The proposal reflects the degree to which Republicans want the next election to be waged around classrooms as much as boardrooms.

Trump unveils new education policy loaded with culture war proposals

Former President Donald Trump is unveiling a 2024 education policy plan, one focusing heavily on the culture war components that have animated conservatives.

The plan, shared in advance with POLITICO, calls for cutting federal funding for any school or program that includes “critical race theory, gender ideology, or other inappropriate racial, sexual, or political content onto our children." It also calls for opening “civil rights investigations into any school district that has engaged in race-based discrimination,” particularly against Asian American students, and promises to “keep men out of women’s sports.”

The proposals are not focused solely on social policy and school curriculum. In a video unveiling the plan, which was shared by his campaign, Trump also calls for making significant cuts to administrative personnel and the end of teacher tenure and the election of school principals.

“As the saying goes, personnel is policy and at the end of the day if we have pink-haired communists teaching our kids we have a major problem,” Trump said. “We're at the end of the list on education and yet we spend the most, but we're going to be tops in education no matter where you go anywhere in the world."

Though large swaths of education policy are dictated by state and local governments, Trump’s proposals still represent a radical departure from long-standing approaches. Taken in full, they represent an attempt by the former president to put his own imprint on debates around the nation’s school systems that have popped up across state capitals.

Conservatives, for example, have pushed for restrictions on transgender athletes, even though transgender women have been allowed to compete in women’s categories in the Olympics since 2003 and the NCAA since 2010.

Just days ago, meanwhile, Gov. Ron DeSantis (R-Fla.) — a potential 2024 competitor — blocked high schools in his state from teaching an Advanced Placement African American studies curriculum over what he described as the inclusion of topics like “queer theory” and movements that called for “abolishing prisons.”



The White House and education groups, including the College Board, have pushed back aggressively on DeSantis, arguing that he has no basis or credibility to make such determinations.

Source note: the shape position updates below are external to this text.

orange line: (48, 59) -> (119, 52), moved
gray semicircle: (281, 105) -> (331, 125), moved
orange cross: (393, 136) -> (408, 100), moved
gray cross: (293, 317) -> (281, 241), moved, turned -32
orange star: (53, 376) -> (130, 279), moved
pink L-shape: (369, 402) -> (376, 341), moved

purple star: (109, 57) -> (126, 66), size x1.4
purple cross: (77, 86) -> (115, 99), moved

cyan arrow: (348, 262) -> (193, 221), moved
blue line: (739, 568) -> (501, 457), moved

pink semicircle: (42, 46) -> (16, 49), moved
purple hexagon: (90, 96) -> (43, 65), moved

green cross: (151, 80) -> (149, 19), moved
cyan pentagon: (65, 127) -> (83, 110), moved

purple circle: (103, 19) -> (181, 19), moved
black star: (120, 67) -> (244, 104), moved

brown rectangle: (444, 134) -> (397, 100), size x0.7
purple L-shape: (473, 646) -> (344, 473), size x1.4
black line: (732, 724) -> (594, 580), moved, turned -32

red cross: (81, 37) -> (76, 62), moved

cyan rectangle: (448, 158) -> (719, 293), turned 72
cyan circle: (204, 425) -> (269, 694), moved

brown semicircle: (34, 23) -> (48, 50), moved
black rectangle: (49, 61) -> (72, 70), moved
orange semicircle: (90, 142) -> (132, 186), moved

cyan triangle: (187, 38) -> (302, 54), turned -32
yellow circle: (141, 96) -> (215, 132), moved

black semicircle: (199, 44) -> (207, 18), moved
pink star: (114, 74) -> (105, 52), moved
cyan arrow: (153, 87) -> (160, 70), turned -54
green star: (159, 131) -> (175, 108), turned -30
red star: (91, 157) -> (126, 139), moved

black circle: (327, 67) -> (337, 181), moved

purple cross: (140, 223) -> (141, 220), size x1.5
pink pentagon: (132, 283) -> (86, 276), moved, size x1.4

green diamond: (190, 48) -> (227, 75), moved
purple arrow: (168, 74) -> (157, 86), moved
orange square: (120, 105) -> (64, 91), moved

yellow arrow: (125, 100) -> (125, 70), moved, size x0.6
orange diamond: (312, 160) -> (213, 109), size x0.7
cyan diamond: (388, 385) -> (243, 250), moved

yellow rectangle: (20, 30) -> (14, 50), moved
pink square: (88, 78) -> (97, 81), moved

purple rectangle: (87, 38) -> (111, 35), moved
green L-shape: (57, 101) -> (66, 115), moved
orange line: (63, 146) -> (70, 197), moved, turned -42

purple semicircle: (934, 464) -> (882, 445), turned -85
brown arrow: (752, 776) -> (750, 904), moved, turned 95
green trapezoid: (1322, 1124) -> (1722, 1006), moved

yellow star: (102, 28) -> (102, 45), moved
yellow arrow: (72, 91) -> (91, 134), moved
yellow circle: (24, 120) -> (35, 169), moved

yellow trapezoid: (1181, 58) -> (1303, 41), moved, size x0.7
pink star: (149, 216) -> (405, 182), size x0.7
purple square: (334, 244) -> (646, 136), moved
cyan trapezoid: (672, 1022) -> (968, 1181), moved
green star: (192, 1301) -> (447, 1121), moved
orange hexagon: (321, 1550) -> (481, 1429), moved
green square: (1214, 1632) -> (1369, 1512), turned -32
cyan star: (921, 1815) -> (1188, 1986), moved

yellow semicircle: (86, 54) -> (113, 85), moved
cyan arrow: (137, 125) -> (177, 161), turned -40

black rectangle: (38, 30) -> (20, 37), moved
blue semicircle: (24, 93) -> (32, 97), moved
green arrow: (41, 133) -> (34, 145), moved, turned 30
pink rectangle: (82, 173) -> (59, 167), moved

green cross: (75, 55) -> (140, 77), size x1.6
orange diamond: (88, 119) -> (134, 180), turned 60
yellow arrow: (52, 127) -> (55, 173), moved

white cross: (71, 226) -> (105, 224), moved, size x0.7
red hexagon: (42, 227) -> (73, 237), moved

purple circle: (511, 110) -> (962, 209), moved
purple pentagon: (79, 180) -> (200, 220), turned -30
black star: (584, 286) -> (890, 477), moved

More broadly, school administrators and progressive activists have noted that most public school officials across the country do not teach critical race theory, even in districts where lawmakers are seeking to ban it.

But Trump’s policy proposal underscores how primed Republicans are for these types of fights. During his time in office, the main thrust of Trump’s education platform was not so much on cultural elements as on a desire to expand school choice, including a federal tax credit to help parents pay for private school tuition.

Now running for office again, Trump is calling for a certification program for teachers who “embrace patriotic values” and “funding preferences and favorable treatment” for states and school districts that follow his calls for abolishing teacher tenure. He also calls for cutting administrative roles, and adopting a “parental bill of rights.” Trump said he would also remove “the radical zealots and Marxists” he claims have “infiltrated” the Department of Education.